(Dataset records)
++++

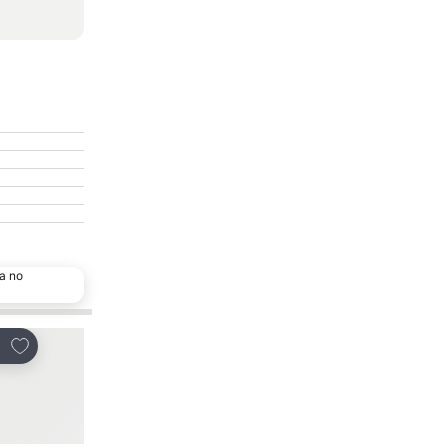
a no
Adicionar aos favoritos
Adicionar aos favor
tilhar
Partilhar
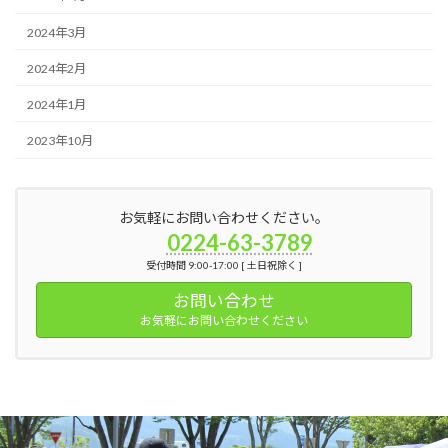
2024年3月
2024年2月
2024年1月
2023年10月
お気軽にお問い合わせください。
0224-63-3789
受付時間 9:00-17:00 [ 土日祝除く ]
お問い合わせ
お気軽にお問い合わせください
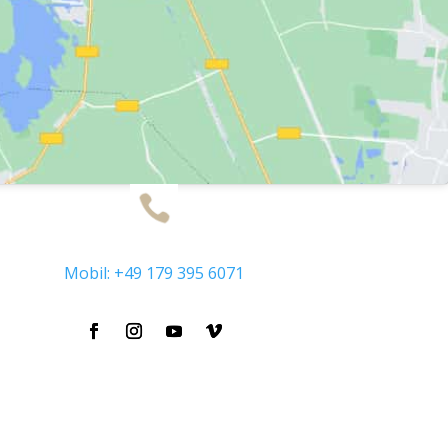
Mobil: +49 179 395 6071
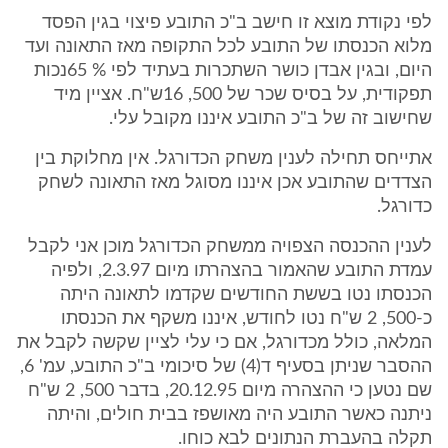
לפי נקודת מוצא זו חישב ב"כ התובע פיצוי בגין הפסד
מלוא הכנסתו של התובע לכל התקופה מאז התאונה ועד
היום, ובגין אבדן כושר השתכרות בעתיד לפי % 65נכות
תפקודית, על בסיס שכר של 500, 16ש"ח. אציין מיד
שחישוב זה של ב"כ התובע איננו מקובל עלי.
אתייחס תחילה לענין משחק הכדורגל. אין מחלוקת בין
הצדדים שהתובע אכן איננו מסוגל מאז התאונה לשחק
כדורגל.
לענין ההכנסה הצפויה ממשחק הכדורגל מוכן אני לקבל
עמדת התובע שהאמור בהצהרתו מיום 2.3.97, ולפיה
הכנסתו נטו בששת החודשים שקדמו לתאונה היתה
כ-500, 2 ש"ח נטו לחודש, איננו משקף את הכנסתו
המלאה, כולל מכדורגל, אם כי עלי לציין שקשה לקבל את
ההסבר שניתן בסעיף ד(4) של סיכומי ב"כ התובע, עמ' 6,
שם נטען כי ההצהרה מיום 20.12.95, בדבר 500, 2 ש"ח
ניתנה כאשר התובע היה מאושפז בבית חולים, והיתה
תקלה בהעברת הנתונים לבא כוחו.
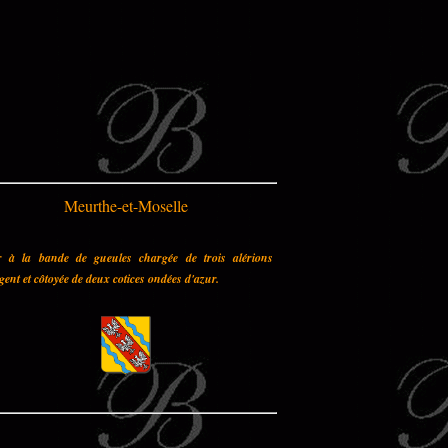
Meurthe-et-Moselle
r à la bande de gueules chargée de trois alérions
gent et côtoyée de deux cotices ondées d'azur.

++++

• [What you are asked to do] All of the data must be repeated exactly, except for the pictures.

• [Expected answer]
a no
Adicionar aos favoritos
Adicionar aos favor
tilhar
Partilhar
2024年3月
2024年2月
2024年1月
2023年10月
お気軽にお問い合わせください。
0224-63-3789
受付時間 9:00-17:00 [ 土日祝除く ]
お問い合わせ
お気軽にお問い合わせください
Mobil: +49 179 395 6071
לפי נקודת מוצא זו חישב ב"כ התובע פיצוי בגין הפסד
מלוא הכנסתו של התובע לכל התקופה מאז התאונה ועד
היום, ובגין אבדן כושר השתכרות בעתיד לפי % 65נכות
תפקודית, על בסיס שכר של 500, 16ש"ח. אציין מיד
שחישוב זה של ב"כ התובע איננו מקובל עלי.
אתייחס תחילה לענין משחק הכדורגל. אין מחלוקת בין
הצדדים שהתובע אכן איננו מסוגל מאז התאונה לשחק
כדורגל.
לענין ההכנסה הצפויה ממשחק הכדורגל מוכן אני לקבל
עמדת התובע שהאמור בהצהרתו מיום 2.3.97, ולפיה
הכנסתו נטו בששת החודשים שקדמו לתאונה היתה
כ-500, 2 ש"ח נטו לחודש, איננו משקף את הכנסתו
המלאה, כולל מכדורגל, אם כי עלי לציין שקשה לקבל את
ההסבר שניתן בסעיף ד(4) של סיכומי ב"כ התובע, עמ' 6,
שם נטען כי ההצהרה מיום 20.12.95, בדבר 500, 2 ש"ח
ניתנה כאשר התובע היה מאושפז בבית חולים, והיתה
תקלה בהעברת הנתונים לבא כוחו.
Meurthe-et-Moselle
r à la bande de gueules chargée de trois alérions
gent et côtoyée de deux cotices ondées d'azur.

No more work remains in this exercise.